AI在千种工具中规划任务,一遇故障就崩
现在的AI助手能调用大量工具完成复杂任务,但一旦工具出故障,它们就手足无措。新基准PlanBench-XL模拟了零售场景中1665种工具的真实环境,测试AI能否在工具不可见、故障或干扰下自主调整计划。结果:最强模型GPT-5.4在无故障时准确率51.9%,但遇到严重故障时暴跌至11.36%。AI尤其害怕没有明确错误提示的故障,或需要绕更远路才能恢复的情况。这不是你明天能用上的技术,但它揭示了当前AI在真实世界中脆弱的一面——工具越多,越容易在意外面前崩溃。
📄 原文摘要(英文)
LLM agents increasingly operate in large tool ecosystems, where real-world tasks require discovering relevant tools, inferring implicit sub-goals, and adapting to dynamic environments over long horizons. However, existing benchmarks rarely evaluate planning under retrieval-limited tool visibility. To address this gap, we introduce PlanBench-XL, an interactive benchmark of 327 retail tasks over 1,665 tools that tests whether agents can iteratively retrieve usable tools, invoke them to uncover intermediate evidence for subsequent calls toward the final goal. PlanBench-XL further features an optional blocking mechanism that simulates real-world unpredictability through missing, failing, or distracting tool functions, forcing agents to detect disrupted paths and adapt at runtime. Experiments on ten leading LLMs show that massive-tool planning remains challenging: while GPT-5.4 achieves 51.90% accuracy in block-free settings, it collapses to 11.36% under the most severe blocking condition.
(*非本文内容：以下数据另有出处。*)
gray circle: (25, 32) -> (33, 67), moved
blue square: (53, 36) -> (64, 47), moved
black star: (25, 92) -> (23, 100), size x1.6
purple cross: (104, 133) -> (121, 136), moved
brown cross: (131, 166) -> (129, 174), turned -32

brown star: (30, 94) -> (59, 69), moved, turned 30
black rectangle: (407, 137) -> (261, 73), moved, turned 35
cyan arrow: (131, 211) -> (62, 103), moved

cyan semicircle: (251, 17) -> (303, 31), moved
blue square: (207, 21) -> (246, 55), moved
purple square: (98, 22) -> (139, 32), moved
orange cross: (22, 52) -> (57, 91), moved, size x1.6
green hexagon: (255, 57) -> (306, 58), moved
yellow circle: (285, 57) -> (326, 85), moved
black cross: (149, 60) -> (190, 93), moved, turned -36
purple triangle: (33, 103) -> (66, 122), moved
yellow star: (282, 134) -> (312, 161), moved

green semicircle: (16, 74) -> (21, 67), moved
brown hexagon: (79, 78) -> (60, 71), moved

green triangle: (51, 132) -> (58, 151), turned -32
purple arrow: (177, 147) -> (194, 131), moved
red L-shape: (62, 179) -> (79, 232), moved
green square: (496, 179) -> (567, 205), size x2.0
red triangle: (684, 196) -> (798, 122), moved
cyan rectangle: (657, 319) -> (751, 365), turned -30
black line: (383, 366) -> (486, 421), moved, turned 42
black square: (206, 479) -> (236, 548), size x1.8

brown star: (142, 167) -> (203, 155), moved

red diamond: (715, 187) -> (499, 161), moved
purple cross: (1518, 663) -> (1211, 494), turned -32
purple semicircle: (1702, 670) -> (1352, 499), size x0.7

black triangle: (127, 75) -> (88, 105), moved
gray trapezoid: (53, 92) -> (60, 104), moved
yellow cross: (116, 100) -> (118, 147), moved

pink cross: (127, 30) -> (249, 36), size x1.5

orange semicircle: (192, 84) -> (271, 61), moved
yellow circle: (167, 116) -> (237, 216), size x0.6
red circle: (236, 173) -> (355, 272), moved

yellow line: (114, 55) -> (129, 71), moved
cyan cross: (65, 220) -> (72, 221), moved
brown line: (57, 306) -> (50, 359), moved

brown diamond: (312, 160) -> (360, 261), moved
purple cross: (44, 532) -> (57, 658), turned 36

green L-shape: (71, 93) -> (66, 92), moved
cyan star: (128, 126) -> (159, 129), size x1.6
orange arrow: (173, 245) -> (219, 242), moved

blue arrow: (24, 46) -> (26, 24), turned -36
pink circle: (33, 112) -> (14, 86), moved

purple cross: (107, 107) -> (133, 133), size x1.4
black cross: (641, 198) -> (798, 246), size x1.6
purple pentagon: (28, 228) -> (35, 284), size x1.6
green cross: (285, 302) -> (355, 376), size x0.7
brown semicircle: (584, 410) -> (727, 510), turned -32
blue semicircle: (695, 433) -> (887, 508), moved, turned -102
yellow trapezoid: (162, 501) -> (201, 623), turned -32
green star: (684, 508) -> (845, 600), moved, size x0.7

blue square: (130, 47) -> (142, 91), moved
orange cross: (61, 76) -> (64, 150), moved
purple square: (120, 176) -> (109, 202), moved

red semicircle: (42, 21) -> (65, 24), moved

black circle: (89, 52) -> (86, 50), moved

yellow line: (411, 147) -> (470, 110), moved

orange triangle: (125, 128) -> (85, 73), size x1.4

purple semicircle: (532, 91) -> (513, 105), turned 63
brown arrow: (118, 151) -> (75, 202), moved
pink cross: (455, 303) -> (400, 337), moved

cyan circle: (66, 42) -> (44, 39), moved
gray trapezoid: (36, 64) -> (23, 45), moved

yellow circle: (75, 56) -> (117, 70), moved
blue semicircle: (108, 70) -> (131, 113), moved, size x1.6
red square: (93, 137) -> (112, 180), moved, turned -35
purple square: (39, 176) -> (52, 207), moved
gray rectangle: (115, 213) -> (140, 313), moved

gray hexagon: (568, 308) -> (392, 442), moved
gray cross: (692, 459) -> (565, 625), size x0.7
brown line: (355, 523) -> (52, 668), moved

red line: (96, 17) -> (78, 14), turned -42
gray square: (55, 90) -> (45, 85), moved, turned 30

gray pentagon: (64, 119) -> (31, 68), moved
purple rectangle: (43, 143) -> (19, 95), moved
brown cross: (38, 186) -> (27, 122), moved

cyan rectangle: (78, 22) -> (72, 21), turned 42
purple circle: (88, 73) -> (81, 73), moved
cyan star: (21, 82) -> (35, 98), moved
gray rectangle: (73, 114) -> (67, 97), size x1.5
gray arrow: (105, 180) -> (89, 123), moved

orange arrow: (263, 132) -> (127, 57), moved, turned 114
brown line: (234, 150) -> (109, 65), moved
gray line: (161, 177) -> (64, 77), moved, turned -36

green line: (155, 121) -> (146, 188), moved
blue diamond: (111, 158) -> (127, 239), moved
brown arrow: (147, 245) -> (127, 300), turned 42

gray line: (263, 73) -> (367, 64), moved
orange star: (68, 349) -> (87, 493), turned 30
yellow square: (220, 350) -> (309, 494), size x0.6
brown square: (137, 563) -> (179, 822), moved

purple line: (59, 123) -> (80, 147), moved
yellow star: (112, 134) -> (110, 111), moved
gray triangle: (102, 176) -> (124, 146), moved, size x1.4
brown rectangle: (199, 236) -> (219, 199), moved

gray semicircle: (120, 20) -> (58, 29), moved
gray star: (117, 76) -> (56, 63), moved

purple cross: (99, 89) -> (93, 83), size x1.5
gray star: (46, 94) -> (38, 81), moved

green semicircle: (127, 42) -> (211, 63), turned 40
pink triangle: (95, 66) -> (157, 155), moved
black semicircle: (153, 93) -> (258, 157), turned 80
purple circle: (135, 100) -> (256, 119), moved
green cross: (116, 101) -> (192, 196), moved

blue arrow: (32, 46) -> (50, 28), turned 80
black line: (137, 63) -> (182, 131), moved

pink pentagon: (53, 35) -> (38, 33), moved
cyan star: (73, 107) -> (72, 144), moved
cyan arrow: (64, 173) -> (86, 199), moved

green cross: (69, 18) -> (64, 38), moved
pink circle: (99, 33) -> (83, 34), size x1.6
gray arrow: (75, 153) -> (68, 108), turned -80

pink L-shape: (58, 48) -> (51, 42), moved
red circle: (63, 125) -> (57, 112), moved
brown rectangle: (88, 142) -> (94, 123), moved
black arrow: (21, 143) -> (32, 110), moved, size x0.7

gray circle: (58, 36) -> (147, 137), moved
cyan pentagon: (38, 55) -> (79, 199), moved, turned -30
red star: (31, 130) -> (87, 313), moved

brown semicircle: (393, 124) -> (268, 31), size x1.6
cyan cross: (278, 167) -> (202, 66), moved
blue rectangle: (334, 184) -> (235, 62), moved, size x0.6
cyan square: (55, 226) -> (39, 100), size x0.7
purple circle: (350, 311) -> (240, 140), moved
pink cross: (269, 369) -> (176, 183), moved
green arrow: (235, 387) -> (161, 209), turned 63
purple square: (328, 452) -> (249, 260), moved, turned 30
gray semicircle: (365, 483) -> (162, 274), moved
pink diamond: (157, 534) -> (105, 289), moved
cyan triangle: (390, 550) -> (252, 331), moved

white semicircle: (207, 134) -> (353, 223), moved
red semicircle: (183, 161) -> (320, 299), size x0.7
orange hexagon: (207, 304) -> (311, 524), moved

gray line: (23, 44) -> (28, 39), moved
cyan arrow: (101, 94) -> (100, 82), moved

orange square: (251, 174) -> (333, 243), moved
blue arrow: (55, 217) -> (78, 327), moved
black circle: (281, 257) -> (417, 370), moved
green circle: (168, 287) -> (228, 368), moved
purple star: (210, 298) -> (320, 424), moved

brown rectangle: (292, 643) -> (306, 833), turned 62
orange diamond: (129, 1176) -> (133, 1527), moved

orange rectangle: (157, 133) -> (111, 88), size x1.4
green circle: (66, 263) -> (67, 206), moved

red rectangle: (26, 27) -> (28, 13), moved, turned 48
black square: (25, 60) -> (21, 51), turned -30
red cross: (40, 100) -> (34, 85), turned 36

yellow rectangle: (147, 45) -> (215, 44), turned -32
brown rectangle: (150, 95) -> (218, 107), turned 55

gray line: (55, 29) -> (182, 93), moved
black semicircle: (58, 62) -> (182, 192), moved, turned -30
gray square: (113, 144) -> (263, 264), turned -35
Further analysis shows that agents are especially vulnerable when failures lack explicit error signals or when recovery requires longer alternative tool-use paths. These results establish PlanBench-XL as a testbed for diagnosing agentic planning failures and highlight the need for robust adaptive planning in long-horizon tasks with large, imperfect tool environments.